*What this task involves:* Each record below must be written out exactly as given.

*Collection entries:*
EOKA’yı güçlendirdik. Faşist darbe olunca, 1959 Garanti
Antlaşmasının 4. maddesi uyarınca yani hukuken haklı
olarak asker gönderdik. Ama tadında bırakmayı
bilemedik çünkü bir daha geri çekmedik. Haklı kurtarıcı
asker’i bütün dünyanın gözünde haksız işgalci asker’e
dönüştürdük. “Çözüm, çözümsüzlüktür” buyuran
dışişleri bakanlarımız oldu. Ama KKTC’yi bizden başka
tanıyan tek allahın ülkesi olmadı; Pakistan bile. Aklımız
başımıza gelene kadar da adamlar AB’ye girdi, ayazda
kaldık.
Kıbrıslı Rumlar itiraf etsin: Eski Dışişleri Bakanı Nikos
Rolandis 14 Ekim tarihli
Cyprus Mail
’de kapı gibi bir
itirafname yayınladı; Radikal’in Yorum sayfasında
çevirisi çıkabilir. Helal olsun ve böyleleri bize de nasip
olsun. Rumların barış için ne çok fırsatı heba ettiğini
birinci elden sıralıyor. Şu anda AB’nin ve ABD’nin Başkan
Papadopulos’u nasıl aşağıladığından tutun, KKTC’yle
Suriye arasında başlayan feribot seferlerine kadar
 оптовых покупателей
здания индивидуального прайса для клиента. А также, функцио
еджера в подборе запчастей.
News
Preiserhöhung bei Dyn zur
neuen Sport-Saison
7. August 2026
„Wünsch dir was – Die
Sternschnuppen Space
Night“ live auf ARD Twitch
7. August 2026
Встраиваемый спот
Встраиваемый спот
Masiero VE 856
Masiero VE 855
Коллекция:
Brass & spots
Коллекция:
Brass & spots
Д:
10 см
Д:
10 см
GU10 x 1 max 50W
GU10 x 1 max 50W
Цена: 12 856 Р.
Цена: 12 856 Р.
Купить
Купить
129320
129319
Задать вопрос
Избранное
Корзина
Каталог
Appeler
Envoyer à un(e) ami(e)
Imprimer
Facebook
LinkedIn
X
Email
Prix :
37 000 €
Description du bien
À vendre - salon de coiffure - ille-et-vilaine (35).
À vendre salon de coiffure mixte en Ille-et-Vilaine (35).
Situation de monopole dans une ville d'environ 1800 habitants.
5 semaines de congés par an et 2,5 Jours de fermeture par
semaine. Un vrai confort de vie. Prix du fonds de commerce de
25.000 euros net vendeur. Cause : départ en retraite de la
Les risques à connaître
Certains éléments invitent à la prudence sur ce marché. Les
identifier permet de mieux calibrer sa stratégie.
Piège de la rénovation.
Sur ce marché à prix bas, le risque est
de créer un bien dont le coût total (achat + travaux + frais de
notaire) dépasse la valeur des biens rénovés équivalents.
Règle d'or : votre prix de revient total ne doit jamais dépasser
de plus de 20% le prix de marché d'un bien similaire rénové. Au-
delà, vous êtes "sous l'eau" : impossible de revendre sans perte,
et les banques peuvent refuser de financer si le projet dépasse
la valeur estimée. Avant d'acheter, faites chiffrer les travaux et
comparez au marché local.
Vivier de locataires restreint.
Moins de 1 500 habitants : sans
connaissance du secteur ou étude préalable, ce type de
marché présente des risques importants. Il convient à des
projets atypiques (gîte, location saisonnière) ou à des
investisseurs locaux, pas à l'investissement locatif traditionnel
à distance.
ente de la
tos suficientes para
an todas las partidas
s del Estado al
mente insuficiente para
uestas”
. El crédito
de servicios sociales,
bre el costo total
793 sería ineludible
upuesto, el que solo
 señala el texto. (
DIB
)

*Answer to this task:*
EOKA’yı güçlendirdik. Faşist darbe olunca, 1959 Garanti
Antlaşmasının 4. maddesi uyarınca yani hukuken haklı
olarak asker gönderdik. Ama tadında bırakmayı
bilemedik çünkü bir daha geri çekmedik. Haklı kurtarıcı
asker’i bütün dünyanın gözünde haksız işgalci asker’e
dönüştürdük. “Çözüm, çözümsüzlüktür” buyuran
dışişleri bakanlarımız oldu. Ama KKTC’yi bizden başka
tanıyan tek allahın ülkesi olmadı; Pakistan bile. Aklımız
başımıza gelene kadar da adamlar AB’ye girdi, ayazda
kaldık.
Kıbrıslı Rumlar itiraf etsin: Eski Dışişleri Bakanı Nikos
Rolandis 14 Ekim tarihli
Cyprus Mail
’de kapı gibi bir
itirafname yayınladı; Radikal’in Yorum sayfasında
çevirisi çıkabilir. Helal olsun ve böyleleri bize de nasip
olsun. Rumların barış için ne çok fırsatı heba ettiğini
birinci elden sıralıyor. Şu anda AB’nin ve ABD’nin Başkan
Papadopulos’u nasıl aşağıladığından tutun, KKTC’yle
Suriye arasında başlayan feribot seferlerine kadar
 оптовых покупателей
здания индивидуального прайса для клиента. А также, функцио
еджера в подборе запчастей.
News
Preiserhöhung bei Dyn zur
neuen Sport-Saison
7. August 2026
„Wünsch dir was – Die
Sternschnuppen Space
Night“ live auf ARD Twitch
7. August 2026
Встраиваемый спот
Встраиваемый спот
Masiero VE 856
Masiero VE 855
Коллекция:
Brass & spots
Коллекция:
Brass & spots
Д:
10 см
Д:
10 см
GU10 x 1 max 50W
GU10 x 1 max 50W
Цена: 12 856 Р.
Цена: 12 856 Р.
Купить
Купить
129320
129319
Задать вопрос
Избранное
Корзина
Каталог
Appeler
Envoyer à un(e) ami(e)
Imprimer
Facebook
LinkedIn
X
Email
Prix :
37 000 €
Description du bien
À vendre - salon de coiffure - ille-et-vilaine (35).
À vendre salon de coiffure mixte en Ille-et-Vilaine (35).
Situation de monopole dans une ville d'environ 1800 habitants.
5 semaines de congés par an et 2,5 Jours de fermeture par
semaine. Un vrai confort de vie. Prix du fonds de commerce de
25.000 euros net vendeur. Cause : départ en retraite de la
Les risques à connaître
Certains éléments invitent à la prudence sur ce marché. Les
identifier permet de mieux calibrer sa stratégie.
Piège de la rénovation.
Sur ce marché à prix bas, le risque est
de créer un bien dont le coût total (achat + travaux + frais de
notaire) dépasse la valeur des biens rénovés équivalents.
Règle d'or : votre prix de revient total ne doit jamais dépasser
de plus de 20% le prix de marché d'un bien similaire rénové. Au-
delà, vous êtes "sous l'eau" : impossible de revendre sans perte,
et les banques peuvent refuser de financer si le projet dépasse
la valeur estimée. Avant d'acheter, faites chiffrer les travaux et
comparez au marché local.
Vivier de locataires restreint.
Moins de 1 500 habitants : sans
connaissance du secteur ou étude préalable, ce type de
marché présente des risques importants. Il convient à des
projets atypiques (gîte, location saisonnière) ou à des
investisseurs locaux, pas à l'investissement locatif traditionnel
à distance.
ente de la
tos suficientes para
an todas las partidas
s del Estado al
mente insuficiente para
uestas”
. El crédito
de servicios sociales,
bre el costo total
793 sería ineludible
upuesto, el que solo
 señala el texto. (
DIB
)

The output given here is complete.